Vernal Pool

I’m 52 years old, and I still like to go mucking around in the ponds.  I guess all those years of singing I Won’t Grow Up at Girl Scout Camp, then later in the show Peter Pan caused a self-fulfilling prophecy…  Anyway, I just can’t resist going to the ponds in spring…

A bunch of us went out with Dr. Tom Erlandson to visit several ponds at the Erlandson Overlook Park (named in his honor).  Seems none of us can grow up, eh?

Tom Erlandson and Group

At the first pond, we came across huge egg masses that were hatching.  From the edge of the pond, the masses looked like Wood Frog eggs.  We scooped some into a pan to observe.

Salamander (?) Larvae and Caddisfly Larvae

The amphibian larvae were only about the size of a hemlock needle.  (Do you also see the Caddisfly Larvae in the middle of the egg mass?)  So, we went on blithely telling people that these are Wood Frog Eggs and the little guys are Wood Frog tadpoles…
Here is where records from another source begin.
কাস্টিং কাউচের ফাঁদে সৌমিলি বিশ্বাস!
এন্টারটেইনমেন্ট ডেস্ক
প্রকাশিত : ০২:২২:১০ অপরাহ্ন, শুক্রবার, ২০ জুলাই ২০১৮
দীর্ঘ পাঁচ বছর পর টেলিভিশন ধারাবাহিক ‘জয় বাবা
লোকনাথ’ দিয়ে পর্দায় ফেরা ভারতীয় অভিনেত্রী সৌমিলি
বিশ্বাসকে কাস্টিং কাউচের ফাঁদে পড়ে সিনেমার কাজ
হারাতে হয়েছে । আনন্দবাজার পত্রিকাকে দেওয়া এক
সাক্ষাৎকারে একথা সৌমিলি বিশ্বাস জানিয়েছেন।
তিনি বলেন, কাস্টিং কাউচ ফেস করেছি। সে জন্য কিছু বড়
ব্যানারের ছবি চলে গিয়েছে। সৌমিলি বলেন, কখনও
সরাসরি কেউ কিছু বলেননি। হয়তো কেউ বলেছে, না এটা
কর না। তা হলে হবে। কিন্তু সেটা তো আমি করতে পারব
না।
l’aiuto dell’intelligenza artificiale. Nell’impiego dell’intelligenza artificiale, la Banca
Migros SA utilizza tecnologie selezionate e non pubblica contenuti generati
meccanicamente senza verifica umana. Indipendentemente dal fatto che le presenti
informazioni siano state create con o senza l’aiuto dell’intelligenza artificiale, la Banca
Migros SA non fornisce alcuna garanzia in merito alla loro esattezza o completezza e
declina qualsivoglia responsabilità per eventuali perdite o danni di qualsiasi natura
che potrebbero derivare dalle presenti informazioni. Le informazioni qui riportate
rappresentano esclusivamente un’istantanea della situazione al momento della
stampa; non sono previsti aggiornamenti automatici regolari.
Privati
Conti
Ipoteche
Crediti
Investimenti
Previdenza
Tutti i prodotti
But then, we looked more closely…

Mystery Larva

The gills are on the outside of the little guy’s head… But are they feathery enough to make it a salamander larva, rather than a tadpole?  Still not sure…  Here’s a little 30-second video in which my friend Mike encourages the little critters to swim for us:

So, what do you think?  Wood Frogs?  Or Salamanders?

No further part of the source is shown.